ROI slipping in biomedical research


Tuesday, 18 August, 2015

The increasing amount of money spent on biomedical research in the US over the past 50 years has resulted in diminished return on investment in terms of life-expectancy gains and new drug approvals, according to researchers from the Johns Hopkins Bloomberg School of Public Health.

Writing in the journal Proceedings of the National Academy of Sciences, the researchers found that while the number of scientists has increased more than ninefold since 1965 and the National Institutes of Health’s (NIH) budget has increased fourfold, the number of new drugs approved by the FDA has only increased a little more than twofold. Meanwhile, life-expectancy gains have remained constant at roughly two months per year.

“We are spending more money now just to get the same results we always have, and this is going to keep happening if we don’t fix things,” said study co-author Professor Arturo Casadevall.

The NIH budget grew substantially from 1965 to 2003, before a steady decrease from 2003 to 2014. Meanwhile, the cost per new drug, in millions of dollars of NIH budget, has grown rapidly since the 1980s. According to Professor Casadevall’s co-author, Anthony Bowen, “There is something wrong in the process, but there are no simple answers.

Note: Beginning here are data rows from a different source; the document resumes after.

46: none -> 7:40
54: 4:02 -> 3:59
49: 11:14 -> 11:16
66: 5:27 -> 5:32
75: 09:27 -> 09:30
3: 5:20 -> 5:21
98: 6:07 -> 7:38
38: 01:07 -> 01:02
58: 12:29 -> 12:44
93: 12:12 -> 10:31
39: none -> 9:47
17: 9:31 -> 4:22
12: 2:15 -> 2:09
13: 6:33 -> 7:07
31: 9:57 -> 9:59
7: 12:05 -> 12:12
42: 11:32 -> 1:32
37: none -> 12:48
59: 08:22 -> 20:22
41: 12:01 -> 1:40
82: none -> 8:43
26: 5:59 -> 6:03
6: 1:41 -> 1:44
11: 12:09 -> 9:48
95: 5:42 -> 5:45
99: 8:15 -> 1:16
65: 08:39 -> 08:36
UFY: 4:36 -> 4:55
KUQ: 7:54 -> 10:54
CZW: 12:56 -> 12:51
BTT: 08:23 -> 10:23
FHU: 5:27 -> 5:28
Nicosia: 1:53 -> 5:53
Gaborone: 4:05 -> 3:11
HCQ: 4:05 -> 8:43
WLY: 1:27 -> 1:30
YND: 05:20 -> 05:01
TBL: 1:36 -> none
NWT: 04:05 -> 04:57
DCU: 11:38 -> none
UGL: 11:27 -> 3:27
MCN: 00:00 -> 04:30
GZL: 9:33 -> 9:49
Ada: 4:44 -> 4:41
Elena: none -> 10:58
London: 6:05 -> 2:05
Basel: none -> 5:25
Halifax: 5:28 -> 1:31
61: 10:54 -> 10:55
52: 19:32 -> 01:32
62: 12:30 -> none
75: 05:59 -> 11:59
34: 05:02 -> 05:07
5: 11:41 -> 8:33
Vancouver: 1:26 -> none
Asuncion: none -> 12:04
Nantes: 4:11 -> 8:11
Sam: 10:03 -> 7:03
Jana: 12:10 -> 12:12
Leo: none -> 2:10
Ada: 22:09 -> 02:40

“It may be a confluence of factors that are causing us not to be getting more bang for our buck,” Bowen said. The authors suggest that these factors may include the following:

  • Increased regulations, adding to the non-scientific burdens of scientists who could otherwise spend more time at the bench.
  • The fact that all the ‘easy cures’ have been found, and that to tackle Alzheimer’s disease, cancers and autoimmune diseases is inherently more complex.
  • ‘Perverse’ incentives for researchers to cut corners or oversimplify their studies to gain acceptance into top-tier medical journals, resulting in findings that cannot be reproduced and are therefore worthless.

“The culture of science appears to be changing,” Professor Casadevall said. “Less important work is being hyped, when the quality of work may not be clear until decades later when someone builds on your success to find a cure.” One recent study estimated that more than $28 billion is spent each year in the US on preclinical research that can’t be reproduced and that the prevalence of these studies in the literature is 50%.

While new drug approvals and life-expectancy rates are not the only measures by which to judge the efficiency of biomedical research, the authors argue that a sick person will ultimately need either medicine or surgery to save their life. Many times these medicines haven’t been developed, they state, with Professor Casadevall noting that many of the best drugs being used to treat conditions today were developed many decades ago.

“Scientists, regulators and citizens need to take a hard look at the scientific enterprise and see which are problems that can be resolved,” concluded Professor Casadevall.

“We need a system with rigour, reproducibility and integrity, and we need to find a way to get there as soon as we can.”